*** Material supplied ***

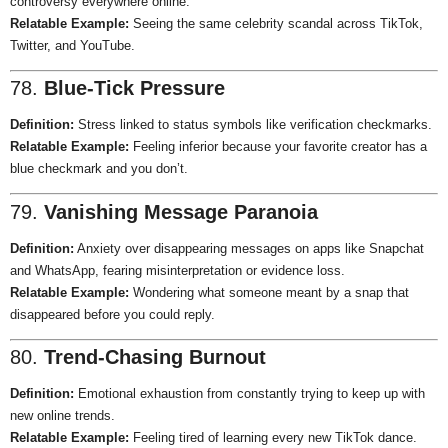
controversy everywhere online.
Relatable Example:
Seeing the same celebrity scandal across TikTok,
Twitter, and YouTube.
78.
Blue-Tick Pressure
Definition:
Stress linked to status symbols like verification checkmarks.
Relatable Example:
Feeling inferior because your favorite creator has a
blue checkmark and you don’t.
79.
Vanishing Message Paranoia
Definition:
Anxiety over disappearing messages on apps like Snapchat
and WhatsApp, fearing misinterpretation or evidence loss.
Relatable Example:
Wondering what someone meant by a snap that
disappeared before you could reply.
80.
Trend-Chasing Burnout
Definition:
Emotional exhaustion from constantly trying to keep up with
new online trends.
Relatable Example:
Feeling tired of learning every new TikTok dance.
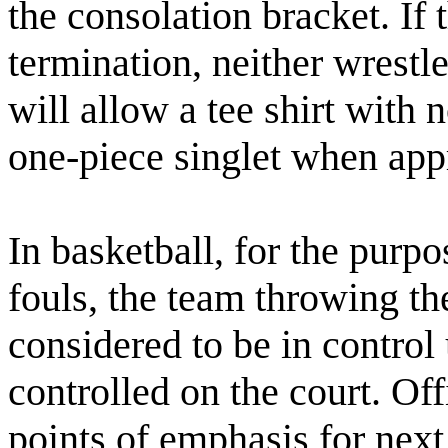
the consolation bracket. If 
termination, neither wrestl
will allow a tee shirt with 
one-piece singlet when app
In basketball, for the purp
fouls, the team throwing th
considered to be in control 
controlled on the court. Of
points of emphasis for next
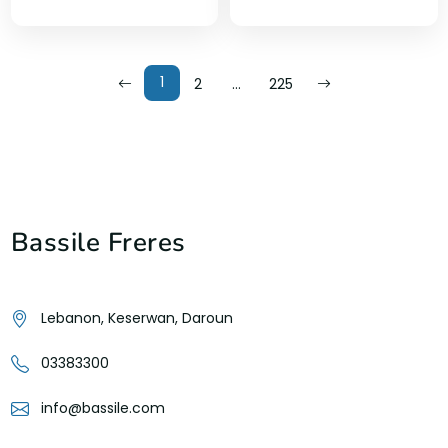
1
2
…
225
Bassile Freres
Lebanon, Keserwan, Daroun
03383300
info@bassile.com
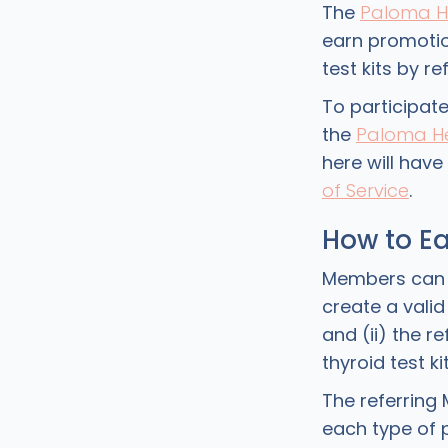
The
Paloma H
earn promotio
test kits by r
To participat
the
Paloma He
here will hav
of Service
.
How to Ea
Members can ear
create a vali
and (ii) the 
thyroid test k
The referring 
each type of 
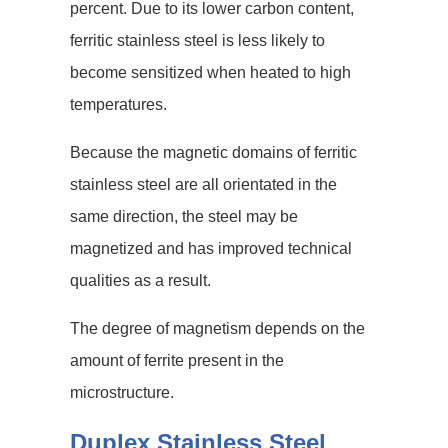
percent. Due to its lower carbon content,
ferritic stainless steel is less likely to
become sensitized when heated to high
temperatures.
Because the magnetic domains of ferritic
stainless steel are all orientated in the
same direction, the steel may be
magnetized and has improved technical
qualities as a result.
The degree of magnetism depends on the
amount of ferrite present in the
microstructure.
Duplex Stainless Steel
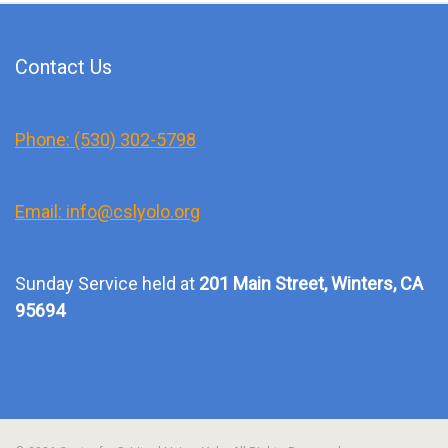
Contact Us
Phone: (530) 302-5798
Email: info@cslyolo.org
Sunday Service held at
201 Main Street, Winters, CA
95694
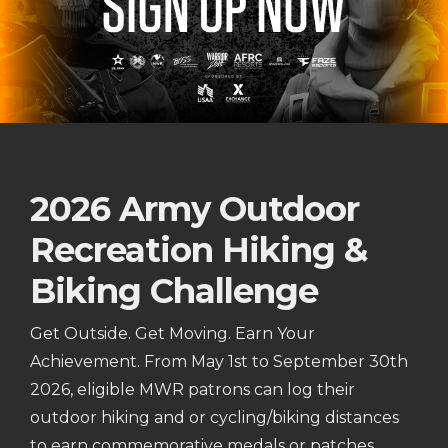
2026 Army Outdoor
Recreation Hiking &
Biking Challenge
Get Outside. Get Moving. Earn Your
Achievement. From May 1st to September 30th
2026, eligible MWR patrons can log their
outdoor hiking and or cycling/biking distances
to earn commemorative medals or patches.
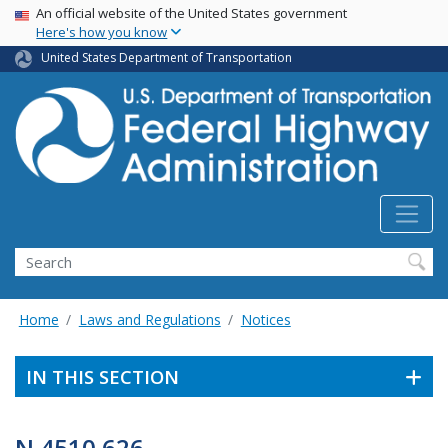
USA Banner
Skip
An official website of the United States government
Here's how you know
to
main
United States Department of Transportation
content
Search
Home
Laws and Regulations
Notices
IN THIS SECTION
N 4510.626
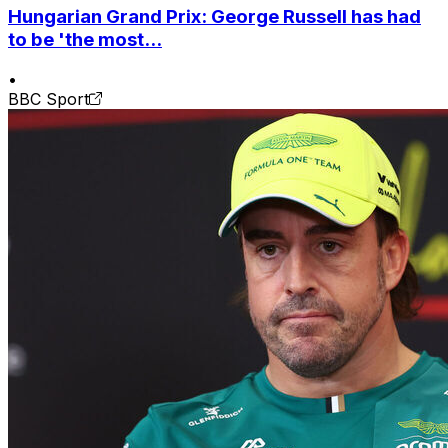
Hungarian Grand Prix: George Russell has had
to be 'the most...
•
BBC Sport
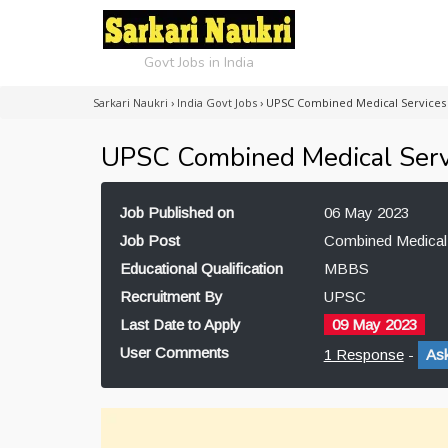
Govt Jobs in India
Sarkari Naukri
›
India Govt Jobs
›
UPSC Combined Medical Services
UPSC Combined Medical Serv
Job Published on
06 May 2023
Job Post
Combined Medical 
Educational Qualification
MBBS
Recruitment By
UPSC
Last Date to Apply
09 May 2023
User Comments
1 Response
-
Ask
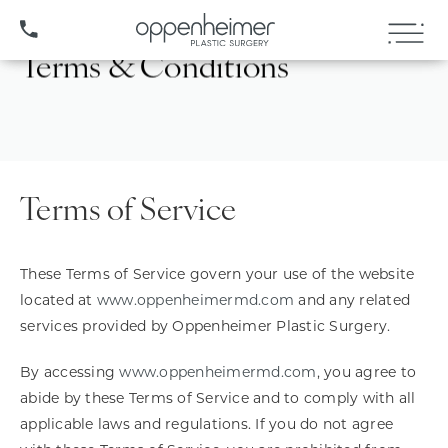
(407) 706-3572
Terms & Conditions
Terms of Service
These Terms of Service govern your use of the website
located at
www.oppenheimermd.com
and any related
services provided by Oppenheimer Plastic Surgery.
By accessing
www.oppenheimermd.com
, you agree to
abide by these Terms of Service and to comply with all
applicable laws and regulations. If you do not agree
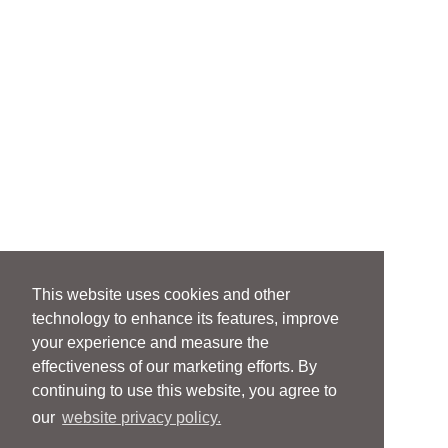
This website uses cookies and other
technology to enhance its features, improve
your experience and measure the
effectiveness of our marketing efforts. By
continuing to use this website, you agree to
our
website privacy policy.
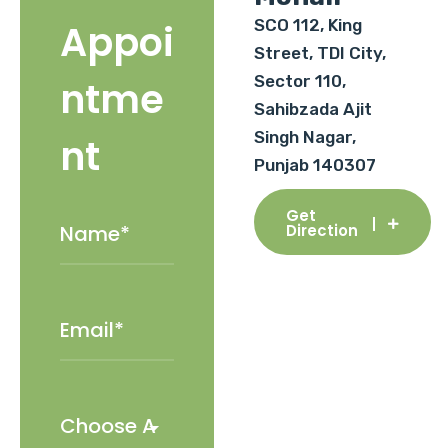
SCO 112, King
Appoi
Street, TDI City,
Sector 110,
ntme
Sahibzada Ajit
Singh Nagar,
nt
Punjab 140307
Get
Direction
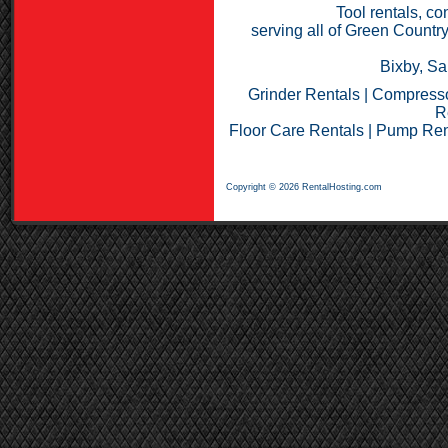
Tool rentals, co
serving all of Green Countr
Bixby, Sa
Grinder Rentals
|
Compresso
R
Floor Care Rentals
|
Pump Ren
Copyright © 2026 RentalHosting.com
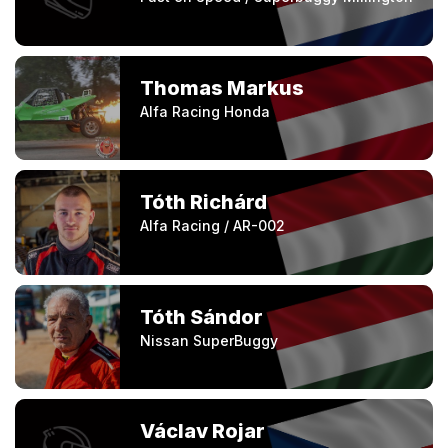
Thomas Markus
Alfa Racing Honda
Tóth Richárd
Alfa Racing / AR-002
Tóth Sándor
Nissan SuperBuggy
Václav Rojar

*** End of Material supplied ***

Exercise details: Leave out the pictures, and write out all the remaining data above exactly.

Result:
controversy everywhere online.
Relatable Example:
Seeing the same celebrity scandal across TikTok,
Twitter, and YouTube.
78.
Blue-Tick Pressure
Definition:
Stress linked to status symbols like verification checkmarks.
Relatable Example:
Feeling inferior because your favorite creator has a
blue checkmark and you don’t.
79.
Vanishing Message Paranoia
Definition:
Anxiety over disappearing messages on apps like Snapchat
and WhatsApp, fearing misinterpretation or evidence loss.
Relatable Example:
Wondering what someone meant by a snap that
disappeared before you could reply.
80.
Trend-Chasing Burnout
Definition:
Emotional exhaustion from constantly trying to keep up with
new online trends.
Relatable Example:
Feeling tired of learning every new TikTok dance.
the consolation bracket. If 
termination, neither wrestl
will allow a tee shirt with 
one-piece singlet when app
In basketball, for the purp
fouls, the team throwing th
considered to be in control 
controlled on the court. Of
points of emphasis for next
1
2
…
225
Bassile Freres
Lebanon, Keserwan, Daroun
03383300
info@bassile.com
The
Paloma H
earn promotio
test kits by r
To participat
the
Paloma He
here will hav
of Service
.
How to Ea
Members can ear
create a vali
and (ii) the 
thyroid test k
The referring 
each type of 
percent. Due to its lower carbon content,
ferritic stainless steel is less likely to
become sensitized when heated to high
temperatures.
Because the magnetic domains of ferritic
stainless steel are all orientated in the
same direction, the steel may be
magnetized and has improved technical
qualities as a result.
The degree of magnetism depends on the
amount of ferrite present in the
microstructure.
Duplex Stainless Steel
Contact Us
Phone: (530) 302-5798
Email: info@cslyolo.org
Sunday Service held at
201 Main Street, Winters, CA
95694
2026 Army Outdoor
Recreation Hiking &
Biking Challenge
Get Outside. Get Moving. Earn Your
Achievement. From May 1st to September 30th
2026, eligible MWR patrons can log their
outdoor hiking and or cycling/biking distances
to earn commemorative medals or patches.
USA Banner
Skip
An official website of the United States government
Here's how you know
to
main
United States Department of Transportation
content
Search
Home
Laws and Regulations
Notices
IN THIS SECTION
N 4510.626
Hungarian Grand Prix: George Russell has had
to be 'the most...
•
BBC Sport
Govt Jobs in India
Sarkari Naukri
›
India Govt Jobs
›
UPSC Combined Medical Services
UPSC Combined Medical Serv
Job Published on
06 May 2023
Job Post
Combined Medical 
Educational Qualification
MBBS
Recruitment By
UPSC
Last Date to Apply
09 May 2023
User Comments
1 Response
-
Ask
(407) 706-3572
Terms & Conditions
Terms of Service
These Terms of Service govern your use of the website
located at
www.oppenheimermd.com
and any related
services provided by Oppenheimer Plastic Surgery.
By accessing
www.oppenheimermd.com
, you agree to
abide by these Terms of Service and to comply with all
applicable laws and regulations. If you do not agree
This website uses cookies and other
technology to enhance its features, improve
your experience and measure the
effectiveness of our marketing efforts. By
continuing to use this website, you agree to
our
website privacy policy.
SCO 112, King
Appoi
Street, TDI City,
Sector 110,
ntme
Sahibzada Ajit
Singh Nagar,
nt
Punjab 140307
Get
Direction
Tool rentals, co
serving all of Green Countr
Bixby, Sa
Grinder Rentals
|
Compresso
R
Floor Care Rentals
|
Pump Ren
Copyright © 2026 RentalHosting.com
Thomas Markus
Alfa Racing Honda
Tóth Richárd
Alfa Racing / AR-002
Tóth Sándor
Nissan SuperBuggy
Václav Rojar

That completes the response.